• Given information
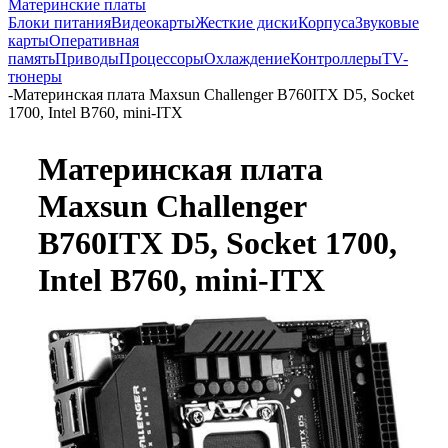
Материнские платы
Блоки питания
Видеокарты
Жесткие диски
Корпуса
Звуковые
карты
Оперативная
память
Приводы
Процессоры
Охлаждение
Контроллеры
TV-
тюнеры
-
Материнская плата Maxsun Challenger B760ITX D5, Socket
1700, Intel B760, mini-ITX
Материнская плата
Maxsun Challenger
B760ITX D5, Socket 1700,
Intel B760, mini-ITX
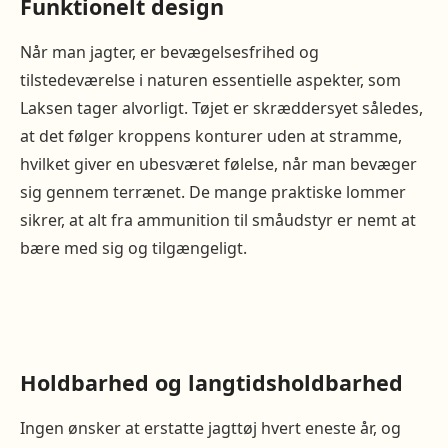
Funktionelt design
Når man jagter, er bevægelsesfrihed og
tilstedeværelse i naturen essentielle aspekter, som
Laksen tager alvorligt. Tøjet er skræddersyet således,
at det følger kroppens konturer uden at stramme,
hvilket giver en ubesværet følelse, når man bevæger
sig gennem terrænet. De mange praktiske lommer
sikrer, at alt fra ammunition til småudstyr er nemt at
bære med sig og tilgængeligt.
Holdbarhed og langtidsholdbarhed
Ingen ønsker at erstatte jagttøj hvert eneste år, og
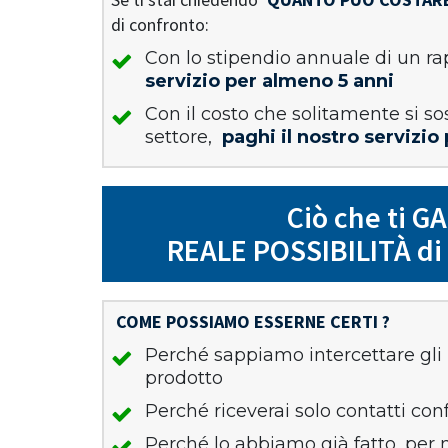
di confronto:
Con lo stipendio annuale di un r
servizio per almeno 5 anni
Con il costo che solitamente si so
settore,
paghi il nostro servizio
Ciò che ti 
REALE POSSIBILITÀ d
COME POSSIAMO ESSERNE CERTI ?
Perché sappiamo intercettare gli 
prodotto
Perché riceverai solo contatti conf
Perché lo abbiamo già fatto, per 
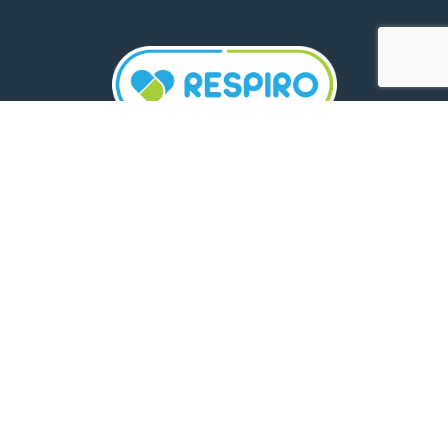
TELEFON:
0800 500 005
E-MAIL:
comunicare.respiro@mediplus.ro
SOCIAL MEDIA:
FarmaciileRespiro
Ultimele articole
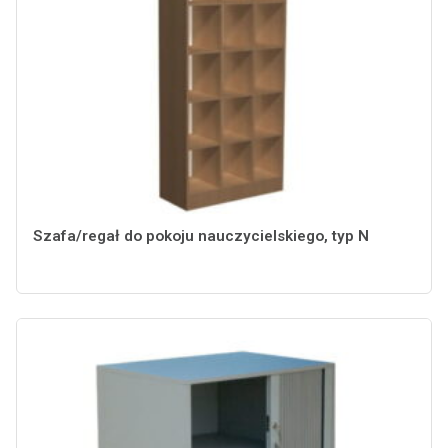
Szafa/regał do pokoju nauczycielskiego, typ N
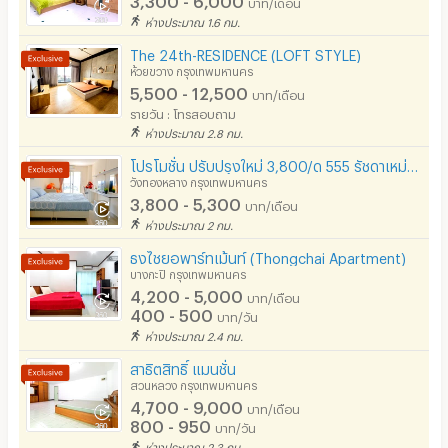
บาท/เดือน
อนุญาตให้เลี้ยงสัตว์
เดือน
ห่างประมาณ 1.6 กม.
ทำสัญญาขั้นต่ำ 6 เดือน
อนุญาตให้สูบบุหรี่ในห้องพัก
The 24th-RESIDENCE (LOFT STYLE)
ห้วยขวาง กรุงเทพมหานคร
โทรศัพท์สายตรง
5,500 - 12,500
บาท/เดือน
รายวัน : โทรสอบถาม
ที่จอดรถ
ห่างประมาณ 2.8 กม.
ทุกห้องมีเฟอร์นิเจอร์ เครื่องปรับอากาศ และ เครื่องทำน้ำอุ่น
ที่จอดรถมอเตอร์ไซด์/จักรยาน
โปรโมชั่น ปรับปรุงใหม่ 3,800/ด 555 รัชดาเหม่งจ๋าย อพาร์ทเม้นท์
*** ไม่มีตู้เย็น ไม่มีทีวี *** มีให้เช่าเพิ่มค่ะ
วังทองหลาง กรุงเทพมหานคร
ลิฟต์
3,800 - 5,300
รปภ. 24 ชม. ลิฟท์ กล้องวงจรปิดทุกชั้น คีย์การ์ด อินเตอร์เน็ต
บาท/เดือน
ไวไฟ เคเบิ้ลทีวี
ห่างประมาณ 2 กม.
สระว่ายน้ำ
ธงไชยอพาร์ทเม้นท์ (Thongchai Apartment)
โรงยิม / ฟิตเนส
บางกะปิ กรุงเทพมหานคร
4,200 - 5,000
บาท/เดือน
อินเทอร์เน็ตไร้สาย (WIFI) ในห้อง
400 - 500
** ไม่อนุญาตให้เลี้ยงสัตว์
บาท/วัน
ห่างประมาณ 2.4 กม.
เคเบิลทีวี / ดาวเทียม
***ไม่อนุญาตให้ประกอบอาหารภายในอาคาร
สาธิตสิทธิ์ แมนชั่น
มีระบบรักษาความปลอดภัย (keycard)
สวนหลวง กรุงเทพมหานคร
4,700 - 9,000
บาท/เดือน
มีระบบรักษาความปลอดภัย (สแกนลายนิ้วมือ)
800 - 950
บาท/วัน
Line : thecorner39
ห่างประมาณ 2.3 กม.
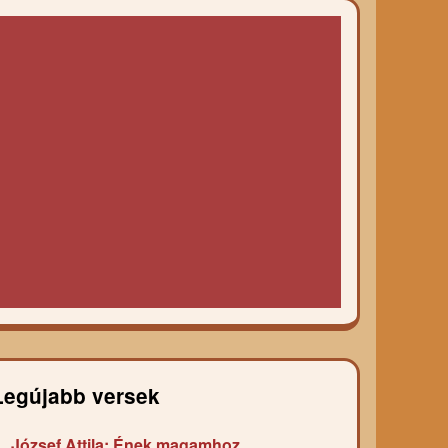
Legújabb versek
József Attila: Ének magamhoz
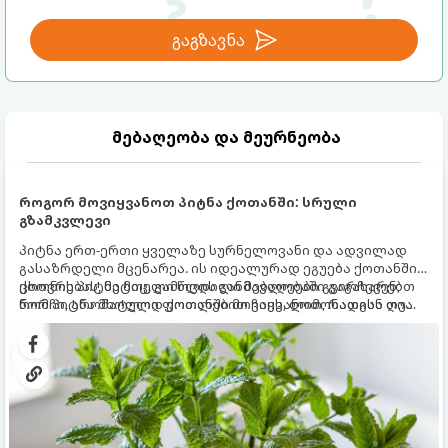
გაგზავნა
მებაღეობა და მეურნეობა
როგორ მოვიყვანოთ პიტნა ქოთანში: სრული
გზამკვლევი
პიტნა ერთ-ერთი ყველაზე სურნელოვანი და ადვილად
გასაზრდელი მცენარეა. ის იდეალურად ეგუება ქოთანში
ცხოვრებას, მეტიც, გამოცდილი მებაღეები გვირჩევენ,
ქოთნის პიტნა მთელი წლის განმავლობაში გაგახარებთ
რომ პიტნა მხოლოდ ქოთანში მოვიყვანოთ, რადგან ღია
ნორჩი, არომატული ფოთლებით ჩაის, ლიმონათისა თუ
გრუნტში (ბაღში) დარგვისას ის ფესვებით ძალიან
კერძებისთვის.
სწრაფად ვრცელდება და სხვა მცენარეებს ავიწროებს.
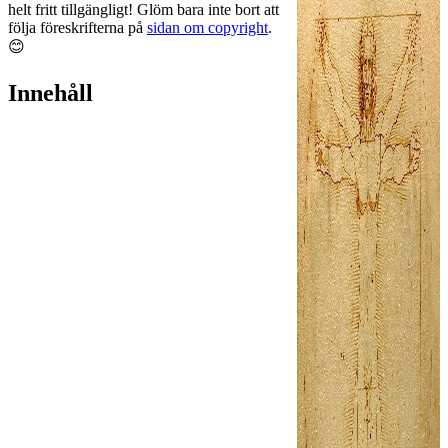
helt fritt tillgängligt! Glöm bara inte bort att
följa föreskrifterna på
sidan om copyright
.
😊
Innehåll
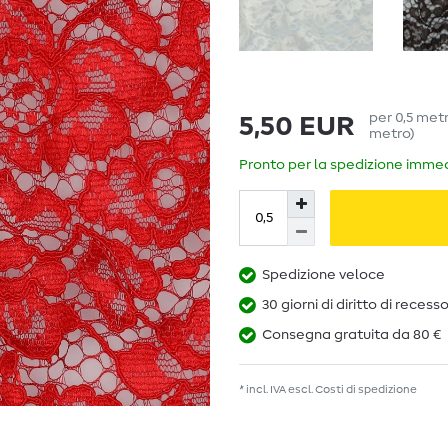
per
0,5
met
5,50 EUR
metro
)
Pronto per la spedizione immedi
Spedizione veloce
30 giorni di diritto di recess
Consegna gratuita da 80 €
* incl. IVA escl.
Costi di spedizione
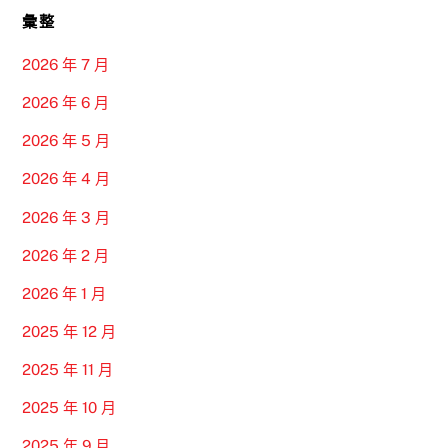
彙整
2026 年 7 月
2026 年 6 月
2026 年 5 月
2026 年 4 月
2026 年 3 月
2026 年 2 月
2026 年 1 月
2025 年 12 月
2025 年 11 月
2025 年 10 月
2025 年 9 月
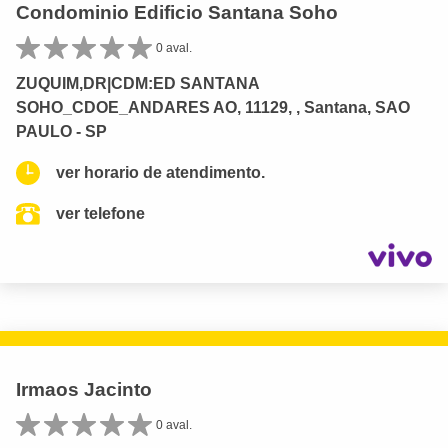
Condominio Edificio Santana Soho
0 aval.
ZUQUIM,DR|CDM:ED SANTANA
SOHO_CDOE_ANDARES AO, 11129, , Santana, SAO
PAULO - SP
ver horario de atendimento.
ver telefone
Irmaos Jacinto
0 aval.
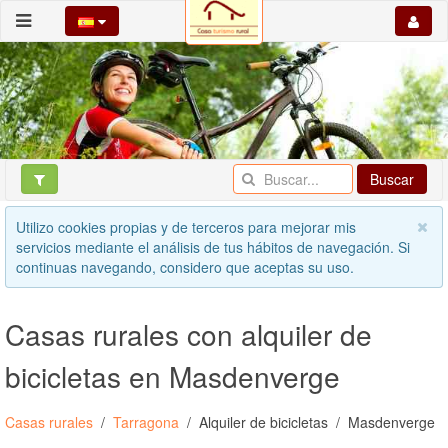
Buscar
Utilizo cookies propias y de terceros para mejorar mis
servicios mediante el análisis de tus hábitos de navegación. Si
continuas navegando, considero que aceptas su uso.
Casas rurales con alquiler de
bicicletas en Masdenverge
Casas rurales
Tarragona
Alquiler de bicicletas
Masdenverge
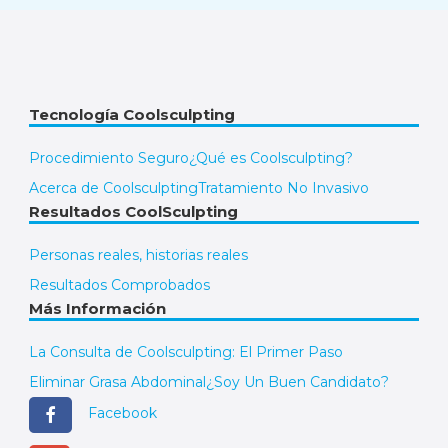
Tecnología Coolsculpting
Procedimiento Seguro
¿Qué es Coolsculpting?
Acerca de Coolsculpting
Tratamiento No Invasivo
Resultados CoolSculpting
Personas reales, historias reales
Resultados Comprobados
Más Información
La Consulta de Coolsculpting: El Primer Paso
Eliminar Grasa Abdominal
¿Soy Un Buen Candidato?
Facebook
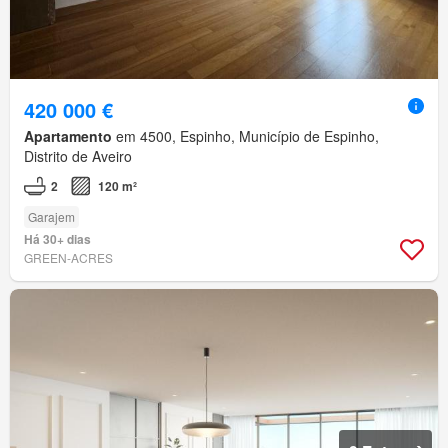
420 000 €
Apartamento
em 4500, Espinho, Município de Espinho,
Distrito de Aveiro
2
120 m²
Garajem
Há 30+ dias
GREEN-ACRES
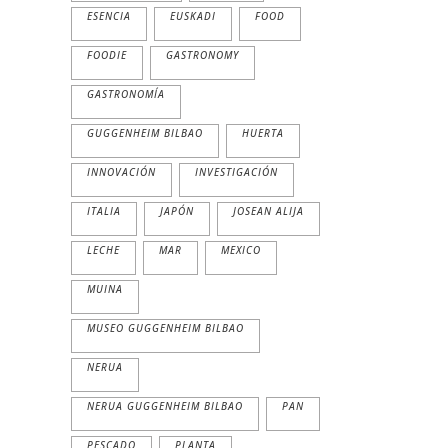
ESENCIA
EUSKADI
FOOD
FOODIE
GASTRONOMY
GASTRONOMÍA
GUGGENHEIM BILBAO
HUERTA
INNOVACIÓN
INVESTIGACIÓN
ITALIA
JAPÓN
JOSEAN ALIJA
LECHE
MAR
MEXICO
MUINA
MUSEO GUGGENHEIM BILBAO
NERUA
NERUA GUGGENHEIM BILBAO
PAN
PESCADO
PLANTA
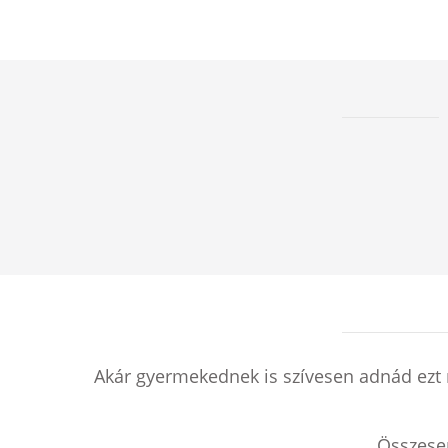
Akár gyermekednek is szívesen adnád ezt 
Összes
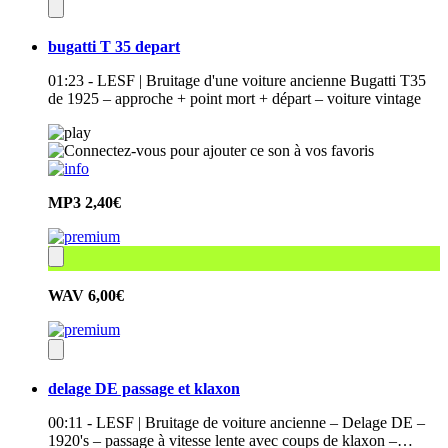
bugatti T 35 depart
01:23 - LESF | Bruitage d'une voiture ancienne Bugatti T35
de 1925 – approche + point mort + départ – voiture vintage
MP3
2,40€
WAV
6,00€
delage DE passage et klaxon
00:11 - LESF | Bruitage de voiture ancienne – Delage DE –
1920's – passage à vitesse lente avec coups de klaxon –…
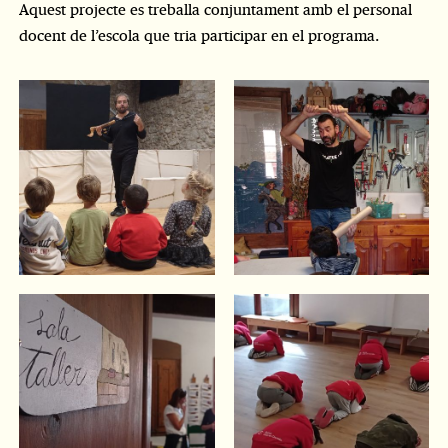
Aquest projecte es treballa conjuntament amb el personal
docent de l’escola que tria participar en el programa.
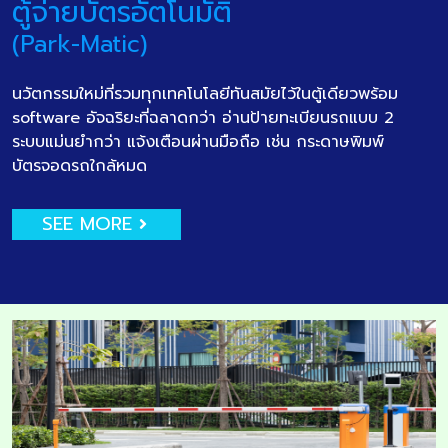
ตู้จ่ายบัตรอัตโนมัติ
(Park-Matic)
นวัตกรรมใหม่ที่รวมทุกเทคโนโลยีทันสมัยไว้ในตู้เดียวพร้อม
software อัจฉริยะที่ฉลาดกว่า อ่านป้ายทะเบียนรถแบบ 2
ระบบแม่นยำกว่า แจ้งเตือนผ่านมือถือ เช่น กระดาษพิมพ์
บัตรจอดรถใกล้หมด
SEE MORE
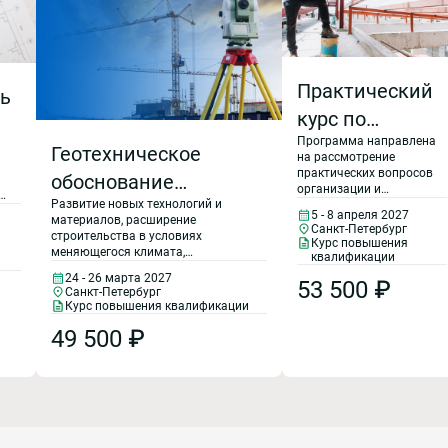
Практический
ь
курс по
Программа направлена
техническому
Геотехническое
на рассмотрение
обследованию
практических вопросов
обоснование
организации и
строительных
Развитие новых технологий и
строительства:
оформления
5 - 8 апреля 2027
материалов, расширение
обследований
конструкций
Санкт-Петербург
:
изыскательская
строительства в условиях
конструкций зданий и
Курс повышения
меняющегося климата,
сооружений.
зданий и
квалификации
деятельность в
сейсмической активности, в зоне
Программа
24 - 26 марта 2027
сооружений.
53 500 ₽
многолетнемерзлых грунтов
рассматривает
области механики
Санкт-Петербург
требуют особого внимания к
организацию и
Курс повышения квалификации
ГОСТ 31937 -
обеспечению безопасности,
грунтов, геотехники и
оформление
надежности и долговечности
49 500 ₽
обследований от
2024
фундаментостроения
строительных объектов. В
техзадания до отчета,
программе рассматривается
учитывая приборы и
комплекс полевых инженерно-
методы проведения
геологических, гидрогеологических
обследований.
и геотехнических изысканий и
расчетов для геотехнического
сопровождения проектирования,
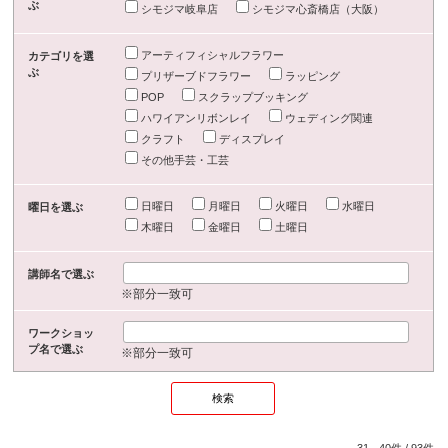
ぶ
シモジマ岐阜店
シモジマ心斎橋店（大阪）
アーティフィシャルフラワー
カテゴリを選
ぶ
プリザーブドフラワー
ラッピング
POP
スクラップブッキング
ハワイアンリボンレイ
ウェディング関連
クラフト
ディスプレイ
その他手芸・工芸
日曜日
月曜日
火曜日
水曜日
曜日を選ぶ
木曜日
金曜日
土曜日
講師名で選ぶ
※部分一致可
ワークショッ
プ名で選ぶ
※部分一致可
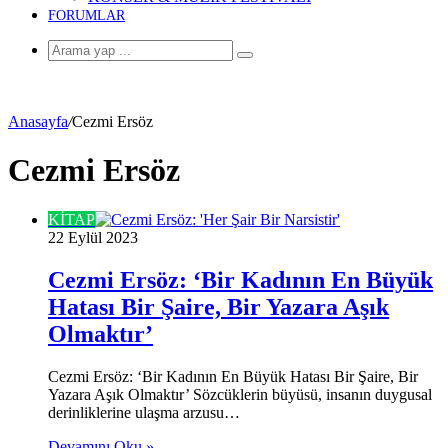
FORUMLAR
Arama
yap
...
Anasayfa
/
Cezmi Ersöz
Cezmi Ersöz
KİTAP
22 Eylül 2023
Cezmi Ersöz: ‘Bir Kadının En Büyük
Hatası Bir Şaire, Bir Yazara Aşık
Olmaktır’
Cezmi Ersöz: ‘Bir Kadının En Büyük Hatası Bir Şaire, Bir
Yazara Aşık Olmaktır’ Sözcüklerin büyüsü, insanın duygusal
derinliklerine ulaşma arzusu…
Devamını Oku »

• Work instructions
The answer must be every line of the records that contains the word "Ersöz".

• Output for this task
Cezmi Ersöz
Cezmi Ersöz
Cezmi Ersöz: ‘Bir Kadının En Büyük
Cezmi Ersöz: ‘Bir Kadının En Büyük Hatası Bir Şaire, Bir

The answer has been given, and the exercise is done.